Chiki Fawzi: Bela Diri Lewat Potong Omongan Dewi Perssik

Chiki Fawzi kembali menjadi sorotan publik setelah kemunculannya dalam sebuah program bincang-bincang yang dipandu oleh Dewi Perssik. Dalam kesempatan tersebut, Dewi Perssik, yang akrab disapa DP, membacakan sejumlah komentar dari warganet yang ditujukan kepada Chiki. Salah satu komentar yang dibacakan menyinggung isu mengenai dirinya yang santer dikabarkan dikeluarkan dari kepanitiaan Haji 2026.

Ketika komentar tersebut dibacakan secara langsung di hadapan Chiki, ia beberapa kali menyela perkataan DP. Momen ini sontak memicu reaksi beragam dari warganet, dengan sebagian menilai sikap Chiki kurang pantas dalam situasi tersebut.

Menanggapi kontroversi yang timbul, Chiki akhirnya angkat bicara untuk memberikan klarifikasi mengenai perilakunya saat itu. Ia menjelaskan bahwa reaksinya merupakan bentuk naluri pembelaan diri yang bersifat manusiawi.

“Kita datang ke sebuah acara lalu dibacakan fitnah secara langsung, itu pasti secara kodrat manusiawi kita akan membela diri karena kenyataan yang disampaikan itu tidak sesuai fakta dan yang dibacakan adalah fitnah,” ujar Chiki, seperti dikutip dari Insertlive pada Senin, 9 Februari 2026.

Chiki menegaskan bahwa dirinya tidak memiliki masalah pribadi dengan Dewi Perssik.
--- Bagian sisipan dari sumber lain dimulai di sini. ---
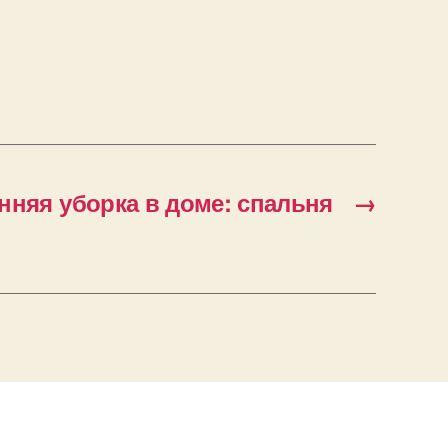
нняя уборка в доме: спальня
→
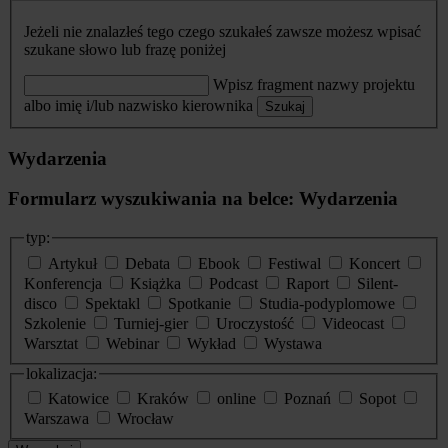
Jeżeli nie znalazłeś tego czego szukałeś zawsze możesz wpisać
szukane słowo lub frazę poniżej
Wpisz fragment nazwy projektu
albo imię i/lub nazwisko kierownika
Szukaj
Wydarzenia
Formularz wyszukiwania na belce: Wydarzenia
typ:
Artykuł
Debata
Ebook
Festiwal
Koncert
Konferencja
Książka
Podcast
Raport
Silent-
disco
Spektakl
Spotkanie
Studia-podyplomowe
Szkolenie
Turniej-gier
Uroczystość
Videocast
Warsztat
Webinar
Wykład
Wystawa
lokalizacja:
Katowice
Kraków
online
Poznań
Sopot
Warszawa
Wrocław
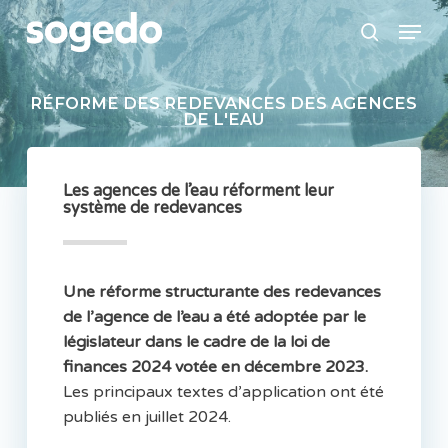
Skip
Menu
to
search
main
content
RÉFORME
DES
REDEVANCES
DES
AGENCES
DE
L'EAU
Les agences de l’eau réforment leur
système de redevances
Une réforme structurante des redevances
de l’agence de l’eau a été adoptée par le
législateur dans le cadre de la loi de
finances 2024 votée en décembre 2023.
Les principaux textes d’application ont été
publiés en juillet 2024.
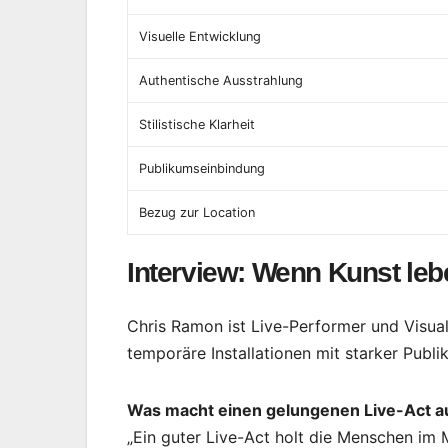
Visuelle Entwicklung
Authentische Ausstrahlung
Stilistische Klarheit
Publikumseinbindung
Bezug zur Location
Interview: Wenn Kunst leb
Chris Ramon ist Live-Performer und Visual
temporäre Installationen mit starker Publ
Was macht einen gelungenen Live-Act a
„Ein guter Live-Act holt die Menschen im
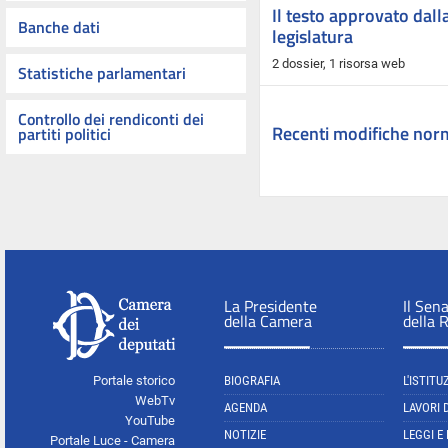
Il testo approvato dall
Banche dati
legislatura
2 dossier,
1 risorsa web
Statistiche parlamentari
Controllo dei rendiconti dei
Recenti modifiche nor
partiti politici
La Presidente
Il Sen
della Camera
della 
Portale storico
BIOGRAFIA
L'ISTITU
WebTv
AGENDA
LAVORI 
YouTube
NOTIZIE
LEGGI E
Portale Luce - Camera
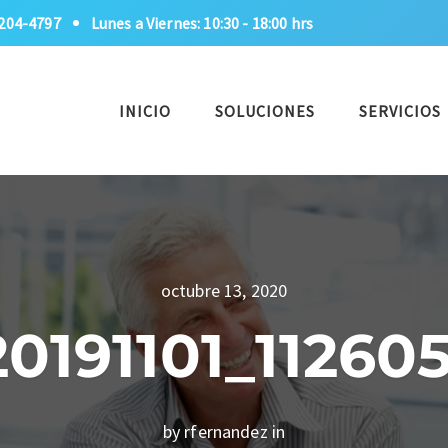
1204-4797
Lunes a Viernes: 10:30 - 18:00 hrs
INICIO
SOLUCIONES
SERVICIOS
octubre 13, 2020
0191101_112605
by rfernandez in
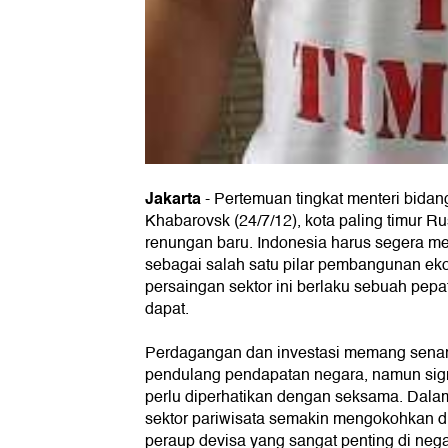
Jakarta
-
Pertemuan tingkat menteri bidan
Khabarovsk (24/7/12), kota paling timur 
renungan baru. Indonesia harus segera me
sebagai salah satu pilar pembangunan e
persaingan sektor ini berlaku sebuah pepa
dapat.
Perdagangan dan investasi memang senan
pendulang pendapatan negara, namun signi
perlu diperhatikan dengan seksama. Dalam
sektor pariwisata semakin mengokohkan di
peraup devisa yang sangat penting di negar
Ia justru menduga ada pihak-pihak tertentu yang sengaja membingkai situasi tersebut ke dalam narasi yang negatif.

“Jadi itu seperti mekanisme pertahanan diri manusia untuk membela diri ketika banyak fitnahan menerpa. Menurut saya ini adalah pembingkaian dari orang-orang yang ingin terus memprovokasi, padahal sebenarnya saya tidak punya masalah dengan Kak DP (Dewi Perssik), Kak DP juga tidak ada masalah dengan saya, dan saya juga diundang dengan baik-baik, datang dengan baik-baik,” ungkapnya.

Ia mengaku heran dengan narasi negatif yang berkembang di media sosial. Namun, di sisi lain, Chiki merasa banyak warganet yang justru memahami situasinya.

“Jadi sebenarnya yang membuat saya bingung adalah mengapa ini sampai dibingkai seperti itu. Sebenarnya kalau orang-orang yang memiliki akun nyata dan saya lihat yang berpikiran jernih, mereka memberikan dukungan. Mereka melihat situasi saya ini sulit, semacam seperti dijebak, dan banyak sekali yang mengirimkan dukungan serta doa,” tuturnya.

Dukungan yang mengalir tersebut diakui Chiki memberikan kekuatan baginya di tengah tekanan publik. Ia merasa banyak orang mampu melihat persoalan tersebut secara lebih objektif dan tidak mudah terpengaruh oleh narasi negatif.

Menjaga Kewarasan di Tengah Opini Publik

Di tengah derasnya arus komentar dari warganet, Chiki juga berbagi pandangannya mengenai cara menjaga kewarasan diri. Ia berpendapat bahwa tidak semua opini publik perlu dijadikan beban atau diambil hati secara berlebihan.

“Jangan menjelaskan diri kita kepada siapapun, karena mereka yang tidak suka akan tetap tidak suka, dan mereka yang merasa nyaman dengan kita, insyaallah akan tetap berteman dengan kita,” katanya.

Chiki berharap agar pembingkaian negatif yang beredar tidak kembali merugikan dirinya. Ia berkeinginan agar situasi yang terjadi tidak berkembang ke arah yang lebih menyudutkan dirinya.

“Semoga pembingkaian ini tidak membuat saya celaka lagi ya, tidak menyudutkan,” tutupnya.